Yazarlar // 11 Ağustos 2022 Perşembe 16:14
Ragıp GÖKER
Tarım ve Orman Bakanı Vahit Kirişçi, illerin tarım müdürleriyle yaptığı istişare toplantısı sırasında "Bana siyasetçi, belediye başkanı veya tarım müdürleri meraların ve tarım alanlarının imara açılması yada başka bir çalışma için bu vasıflarından çıkarılması için kesinlikle gelmesin kabul etmem.'' demiş.
Geç kalınmış bir açıklama olduğunu belirtmekle birlikte, bu açıklaması için bakanı kutlarken, bir yurttaş olarak kendisine teşekkür de etmek isterim.
Bu sütunlarda çoğu kere eleştiri okumakta olduğunuzu biliyorum.
Çoğu kere eleştiri yazdığımız doğrudur.
Bunun için bize kızanlar oluyor.
Dostlarımız arasında yazdıklarımız nedeniyle gönül koyanlar bile oluyor.
Ve fakat.
Hiç kimse ve dahi hiç bir seçilmiş için önyargılı olmadım.
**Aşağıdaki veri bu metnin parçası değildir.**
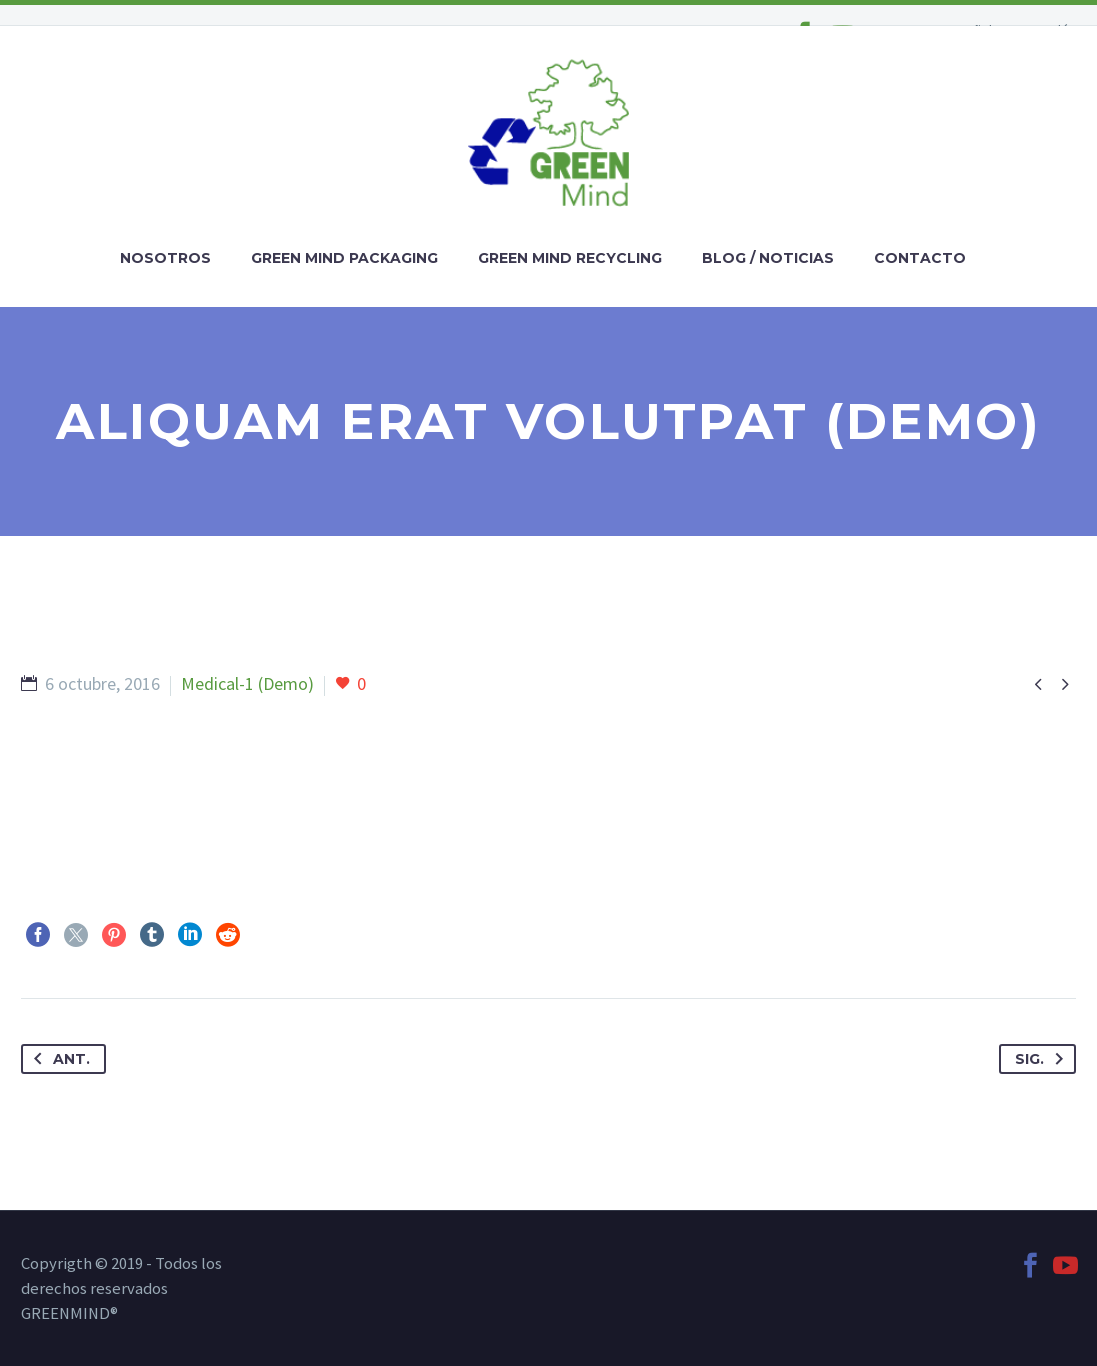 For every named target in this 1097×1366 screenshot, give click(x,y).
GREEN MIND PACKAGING (344, 258)
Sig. (1043, 1059)
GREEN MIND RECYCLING (570, 258)
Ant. (58, 1059)
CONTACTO (920, 258)
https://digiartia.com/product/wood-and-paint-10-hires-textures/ (265, 763)
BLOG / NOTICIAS (768, 258)
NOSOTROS (165, 258)
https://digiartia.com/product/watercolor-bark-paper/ (220, 808)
İyi ve güzeli övmek kolaydır.
Zor olan konulara eleştirel gözle bakabilmektir.
Bunu da zaten sizin haber alabilmeniz için yapıyoruz.
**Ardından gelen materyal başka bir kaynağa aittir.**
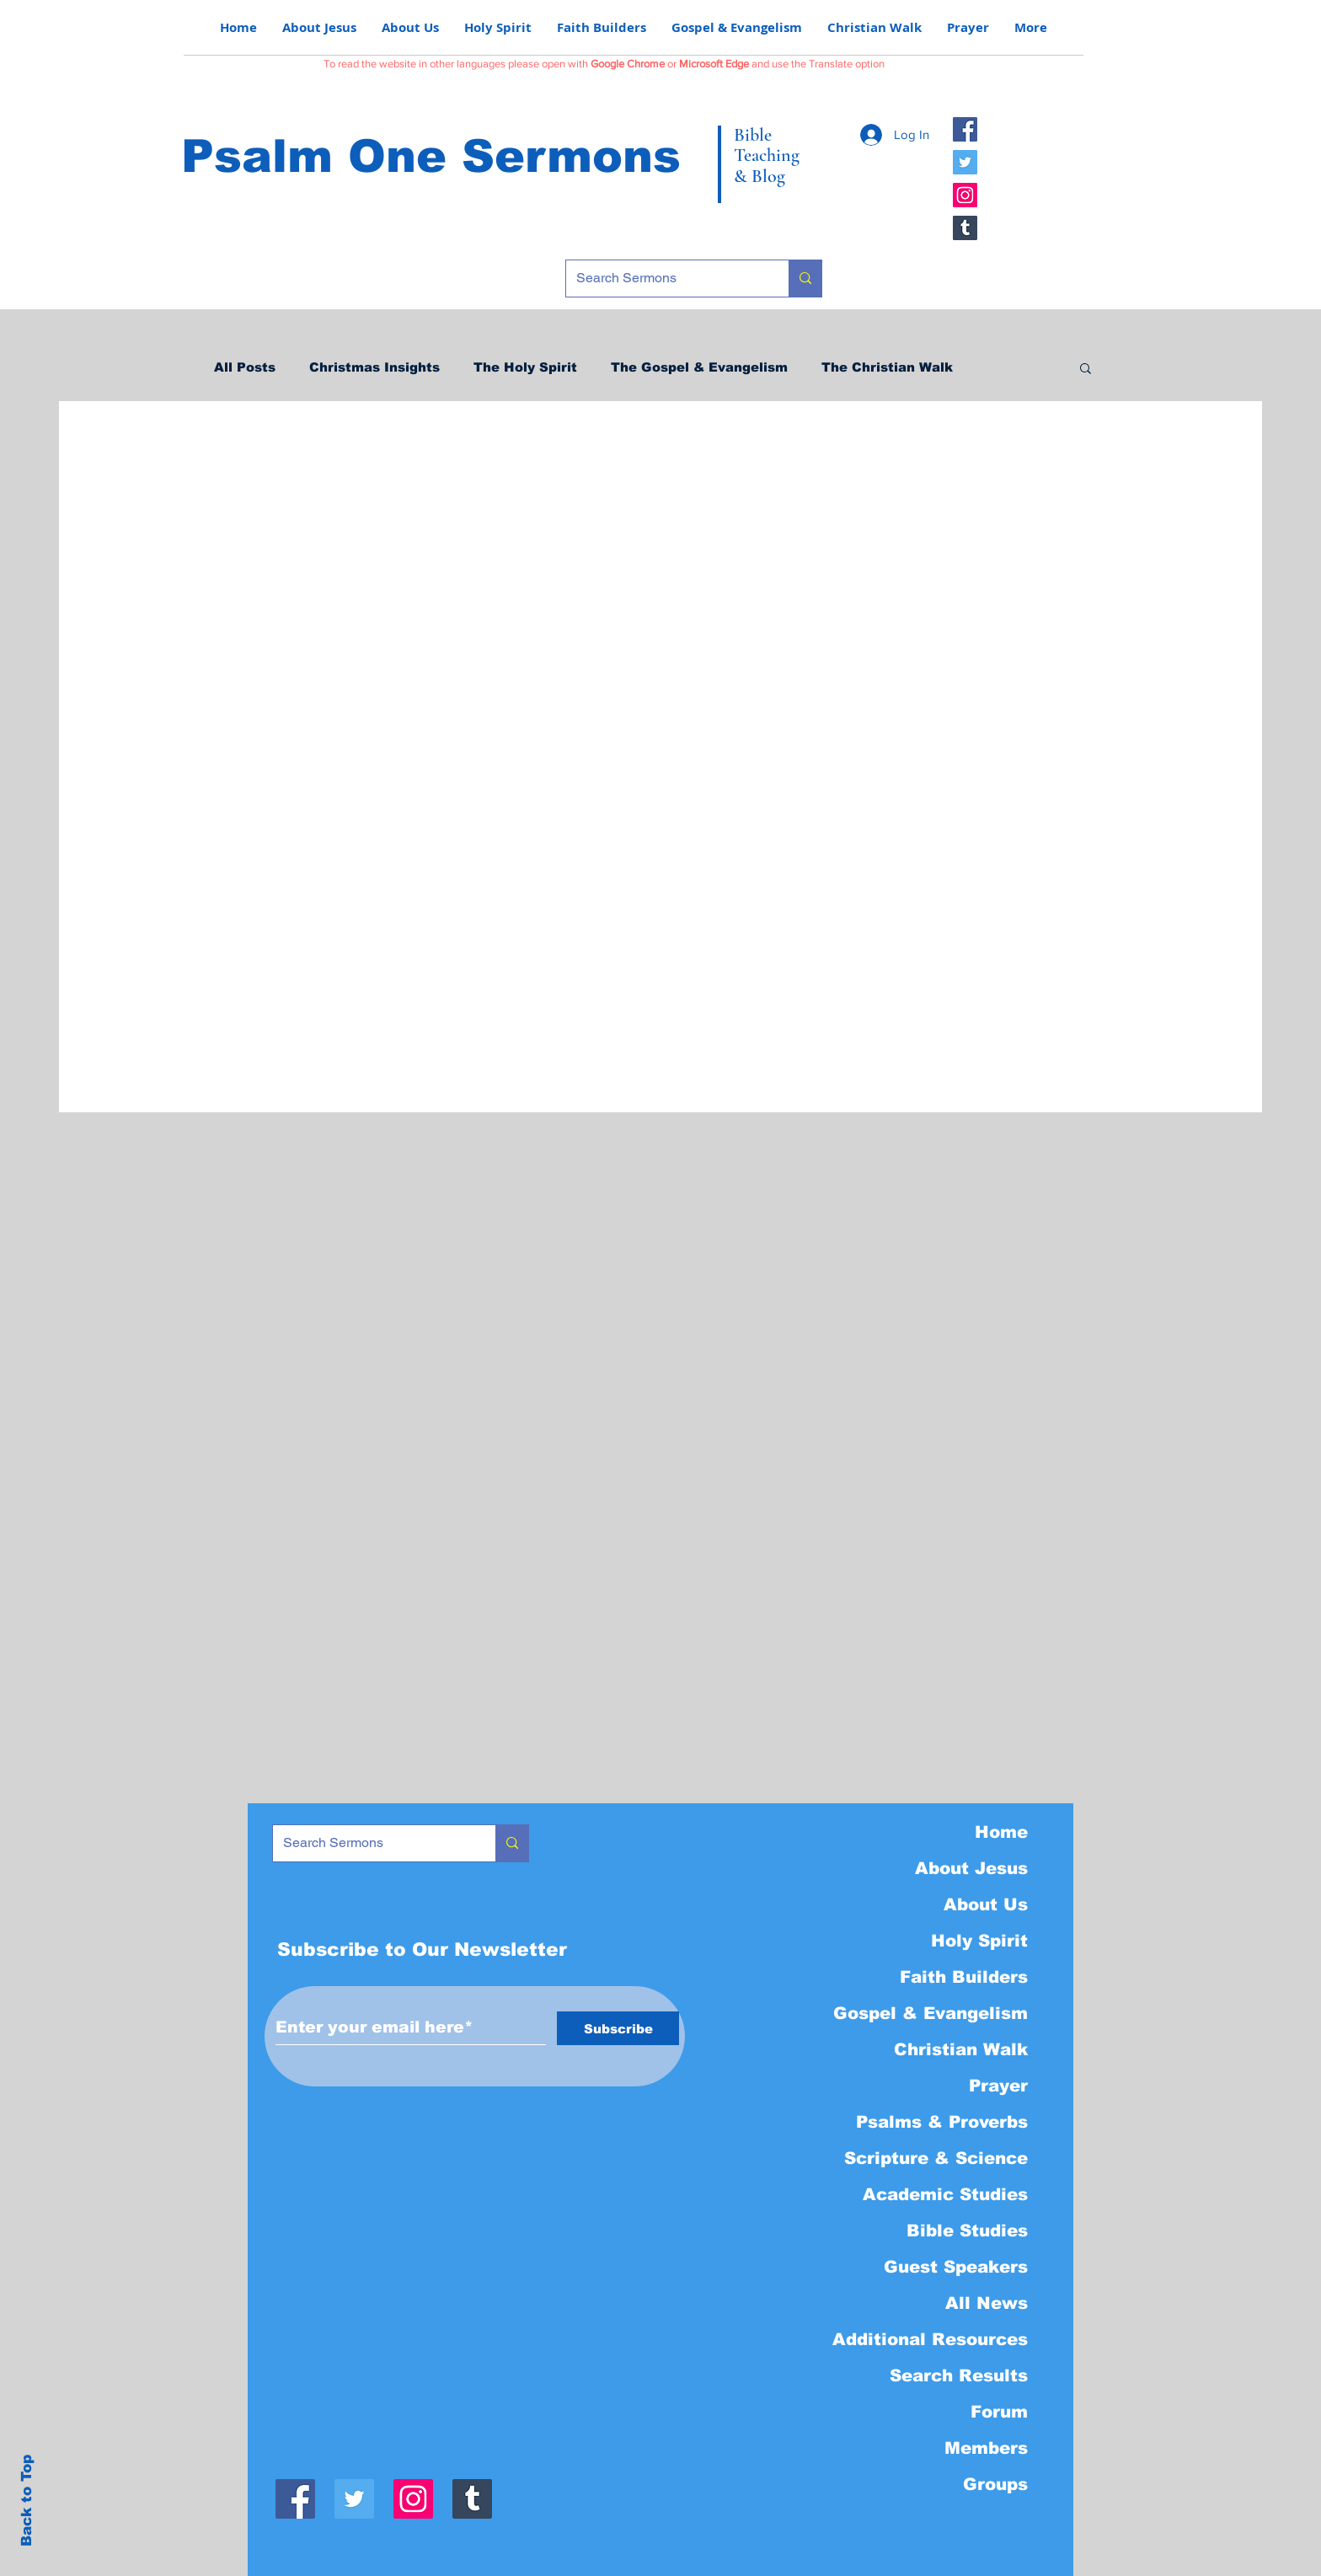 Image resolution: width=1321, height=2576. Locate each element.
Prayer (998, 2085)
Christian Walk (961, 2049)
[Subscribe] (618, 2028)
Ve aslında konulara eleştirel yaklaşımlarımız nedeniyle iktidar sahiplerine de yardımcı oluyoruz aslında.
Ama görevimiz bize böylesi bir misyon yükledi diye de iyi ve güzele iyi ve güzel işlere övgü yazmayacak da değiliz.
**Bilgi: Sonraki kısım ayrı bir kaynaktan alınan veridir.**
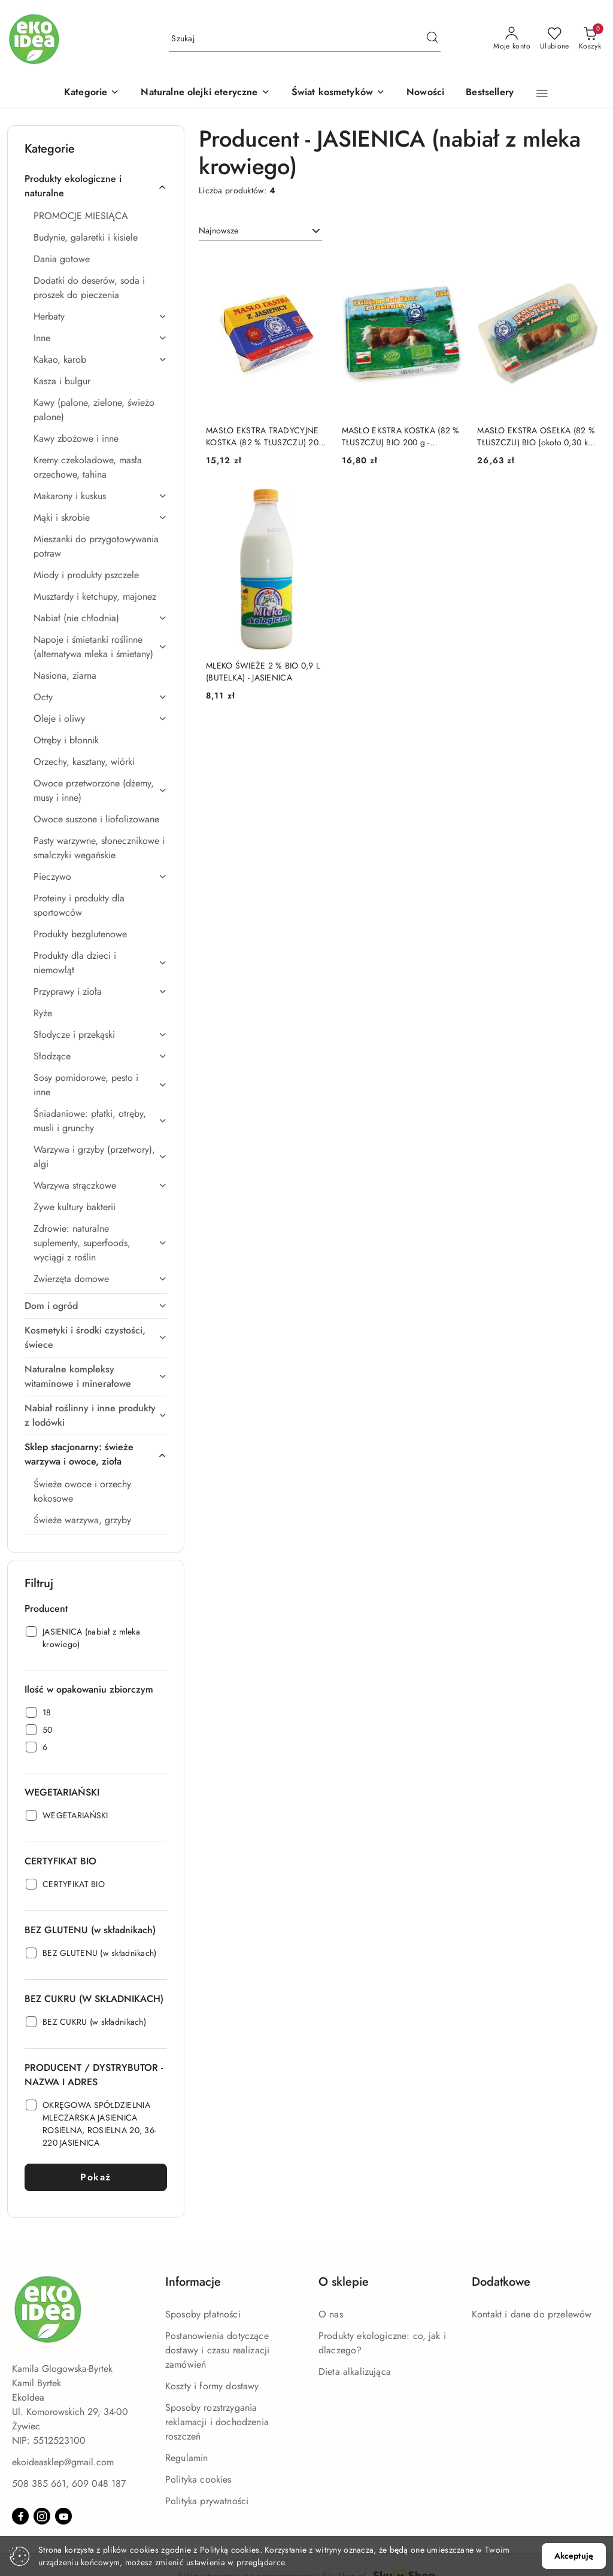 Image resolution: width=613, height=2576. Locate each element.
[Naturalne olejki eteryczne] (205, 93)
Tıpkı Bakan Vahit Kirşiçi'nin meralar konusundaki yaklaşımına getirdiğimiz övgü gibi.
Ve fakat.
Buraya bir not düşerek, bu açıklamanın sözde kalmamasını istediğimi de belirtmek isterim.
Zira, özellikle 'Bütünşehir' yasasının yürürlüğe girmesiyle birlikte meralar bir rant aracı olarak kullanılıyor.
''Ot parası'' adı altında bir bedel ödenerek, meralara el konulması mümkün çünkü.
Örnek:
Aşağıçinik merası.
Çocukluğumu geçirdiğim Çinik'te, tosunumuzu ve sarı ineğimizi otlattığım mera, lojistik köy projesini uygulamak adına köylülerin elinden alındı.
Meranın projeyi uygulamak için yetmeyeceği anlaşılınca da Aşağıçinik ovası imara açıldı ve köylülere ait birinci sınıf tarım arazileri de vatandaşlardan alındı.
İmar kanununa dayanılarak bedel ödenmeden hem de.
Canik, Bafra ve Ladik'teki mera alanlarında yapılmak istenenlerse diğer örnekler önümüze çıkıyor maalesef.
Bütün bunlar tarım alanlarının korunması için çıkarılan kanun yürürlükteyken yapılıyor.
Bakan Kirişçi'nin övgü dizdiğimiz açılamasına, ''Umarım sözde kalmaz'' şeklindeki notu düşerek ihtiyatla yaklaşmamızın nedeni de budur zaten.